Hacker News new | ask | show | jobs
by 082349872349872 2155 days ago
Would you agree that a US Senator doubling down[1] that 'having slavery was a necessary evil[2] in order to get rid of it[3]' is correct usage of cognitive dissonance? How does it differ from the incorrect usage?

[1] https://www.bbc.com/news/world-us-canada-53550882

[2] I agree with him that it had been a necessary evil to form the original union. I disagree both that formation of that union was necessary, and that slave states joined the union with the intention of abolition.

[3] Luckily, like this senator, the confederate states and contemporary writers said why they seceded. Deepfakes are not an issue when people are willing to go "on the record" with their intent and state of mind.

====

As to "different values", I guess I can come up with some for the examples given above:

Exxon - We need oil profit now to fund later development of our green acquisitions

Wall St - Our arbitrages make the system more efficient for everyone else

the MIL complex - Our products only kill and maim baddies. Besides, we build them so we don't have to use them.

the gambling industry - If we were outlawed only criminals (and uncovered derivatives traders?) would gamble. Besides, people have a sure loss when they pay for other forms of entertainment. And we pay for cultural projects legislators don't want in their budgets!

big tobacco - There is controversy over long term costs, but in the short term smoking clearly demonstrates human mastery over fire. (besides, how are workers supposed to bond, and pace themselves, without the smoke break?)

However, the only clearly non-dissonant one I can come up with is "anything people pay me to do is by definition good."

1 comments

> the MIL complex - Our products only kill and maim baddies. Besides, we build them so we don't have to use them.

Approximately no one thinks that in the military industrial complex. People are not dumb. They know what they are building. It's actually one of the least hypocritical industry I worked in.

I left because I was feeling uneasy about the foreign countries we were selling to and don't believe in the foreign policy of our last few governments. Still I am not loosing sleep about my contribution to my country military relevance.

Thanks. I'll gladly edit if you can provide me with a better justification? (to me, "contributing to my country's military relevance" would fall under "we build them so we don't have to use them," but I'm obviously the wrong person to be writing these.)
> we build them so we don't have to use them

No, we build them so that we are credible when we threaten, can riposte if we are attacked, are less tempting as a bullying target and win when we wage wars (which we sadly still very much do even if it's mostly in support of allied countries nowadays).

I mean, I am far from fully Clausewitzian but force remains part of the way international relationships work.

I think we agree[1] more than you think we do.

https://www.gutenberg.org/files/1946/1946-h/1946-h.htm#chap0...

> "But a measuring of strength may be effected in cases where the opposing sides are very unequal by a mere comparative estimate.
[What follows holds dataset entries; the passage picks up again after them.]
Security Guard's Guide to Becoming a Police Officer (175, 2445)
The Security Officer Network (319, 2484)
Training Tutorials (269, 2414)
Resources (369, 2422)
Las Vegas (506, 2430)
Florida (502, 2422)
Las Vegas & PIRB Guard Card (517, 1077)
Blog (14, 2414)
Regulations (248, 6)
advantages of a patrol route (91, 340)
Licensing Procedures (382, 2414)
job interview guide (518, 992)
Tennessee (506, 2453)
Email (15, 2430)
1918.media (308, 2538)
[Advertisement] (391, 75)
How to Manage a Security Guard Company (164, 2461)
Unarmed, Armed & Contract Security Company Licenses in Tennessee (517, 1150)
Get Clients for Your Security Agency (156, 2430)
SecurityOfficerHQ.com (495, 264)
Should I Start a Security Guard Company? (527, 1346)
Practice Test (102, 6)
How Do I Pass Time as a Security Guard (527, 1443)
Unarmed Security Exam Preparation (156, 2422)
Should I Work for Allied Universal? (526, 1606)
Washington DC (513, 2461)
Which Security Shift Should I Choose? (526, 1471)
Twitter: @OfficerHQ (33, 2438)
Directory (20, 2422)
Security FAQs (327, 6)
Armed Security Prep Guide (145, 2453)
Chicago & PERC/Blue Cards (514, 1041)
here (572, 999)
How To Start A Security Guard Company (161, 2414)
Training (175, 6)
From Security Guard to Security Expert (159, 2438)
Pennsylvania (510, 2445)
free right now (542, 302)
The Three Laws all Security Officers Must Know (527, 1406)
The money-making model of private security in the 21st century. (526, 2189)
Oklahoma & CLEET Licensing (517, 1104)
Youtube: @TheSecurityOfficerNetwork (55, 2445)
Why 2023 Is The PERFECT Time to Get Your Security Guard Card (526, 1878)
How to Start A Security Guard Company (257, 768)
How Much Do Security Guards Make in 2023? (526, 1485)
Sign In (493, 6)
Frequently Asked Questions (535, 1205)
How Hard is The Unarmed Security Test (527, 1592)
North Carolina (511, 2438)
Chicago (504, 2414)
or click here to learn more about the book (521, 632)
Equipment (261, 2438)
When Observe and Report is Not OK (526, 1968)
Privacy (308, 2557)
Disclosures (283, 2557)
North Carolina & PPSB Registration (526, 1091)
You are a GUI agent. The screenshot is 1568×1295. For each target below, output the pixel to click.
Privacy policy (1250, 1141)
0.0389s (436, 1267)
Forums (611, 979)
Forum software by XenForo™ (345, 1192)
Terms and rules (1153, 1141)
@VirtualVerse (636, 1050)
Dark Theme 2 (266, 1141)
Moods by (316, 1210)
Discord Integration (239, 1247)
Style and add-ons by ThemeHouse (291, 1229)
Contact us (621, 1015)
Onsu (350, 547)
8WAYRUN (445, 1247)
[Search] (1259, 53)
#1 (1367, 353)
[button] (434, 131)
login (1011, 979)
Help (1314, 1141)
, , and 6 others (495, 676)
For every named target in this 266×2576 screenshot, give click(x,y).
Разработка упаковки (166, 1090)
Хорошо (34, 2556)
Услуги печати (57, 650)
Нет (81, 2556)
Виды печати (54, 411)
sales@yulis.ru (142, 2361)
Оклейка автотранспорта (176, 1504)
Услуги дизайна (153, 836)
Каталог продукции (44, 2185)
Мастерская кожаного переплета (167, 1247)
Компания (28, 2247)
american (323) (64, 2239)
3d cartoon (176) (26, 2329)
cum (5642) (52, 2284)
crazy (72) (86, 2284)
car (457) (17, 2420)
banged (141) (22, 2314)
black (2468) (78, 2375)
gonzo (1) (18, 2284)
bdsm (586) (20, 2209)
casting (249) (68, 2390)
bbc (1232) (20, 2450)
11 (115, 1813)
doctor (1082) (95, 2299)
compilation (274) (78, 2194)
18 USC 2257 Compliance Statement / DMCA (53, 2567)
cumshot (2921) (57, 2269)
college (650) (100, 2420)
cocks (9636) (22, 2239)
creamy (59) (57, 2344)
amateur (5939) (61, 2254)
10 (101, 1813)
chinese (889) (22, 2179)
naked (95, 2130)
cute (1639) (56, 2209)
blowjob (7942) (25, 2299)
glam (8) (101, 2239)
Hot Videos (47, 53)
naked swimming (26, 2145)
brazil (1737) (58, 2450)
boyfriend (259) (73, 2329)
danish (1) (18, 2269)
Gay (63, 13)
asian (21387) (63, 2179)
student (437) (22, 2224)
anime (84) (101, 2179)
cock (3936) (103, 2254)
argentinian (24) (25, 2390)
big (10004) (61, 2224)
In such cases no fighting will take place, and the weaker will immediately give way.

> If the object of a combat is not always the destruction of the enemy’s forces therein engaged—and if its object can often be attained as well without the combat taking place at all, by merely making a resolve to fight, and by the circumstances to which this resolution gives rise—then that explains how a whole campaign may be carried on with great activity without the actual combat playing any notable part in it."

(the problem here is that this strategy is unstable, as not everyone can follow it at the same time, something demonstrated twice during the prior century. Renaissance italians were fond of manoeuvre over direct combat, for which our more bloodthirsty age faults them.)

[1] compare Alexander in https://news.ycombinator.com/item?id=23963679

The OP gave a simplistic answer about baddies. In general though this does appear to be something of thinking of your side as pretty damn good in a moral sense. A few things I can think of that don’t feel like they align with the motives you gave:

- the US is close to near full support of course what Israel does. We have never had any issues supplying them with aid of all kinds. There doesn’t appear to be nuance there. The practice won’t stop. It exemplifies many of the general practices and uses of the military complex.

I have a hard time believing there isn’t some level of hypocrisy or dissonance to claim moral reasons like not being bullied, but on board with most of Israel’s actions.

Yemen is an easy case of how wrong things are. It is consistent with the frequency of the US not doing things for defensive purposes.

The first 3 points vs the waging war point appear To be conflicting and troublesome themselves.

> even if it's mostly in support of allied countries nowadays

Does "nowadays" include only the 1991 defense of Israel? Because that's the last time the US was in a war that was in defence of its allies, and there's basically a blank history before that.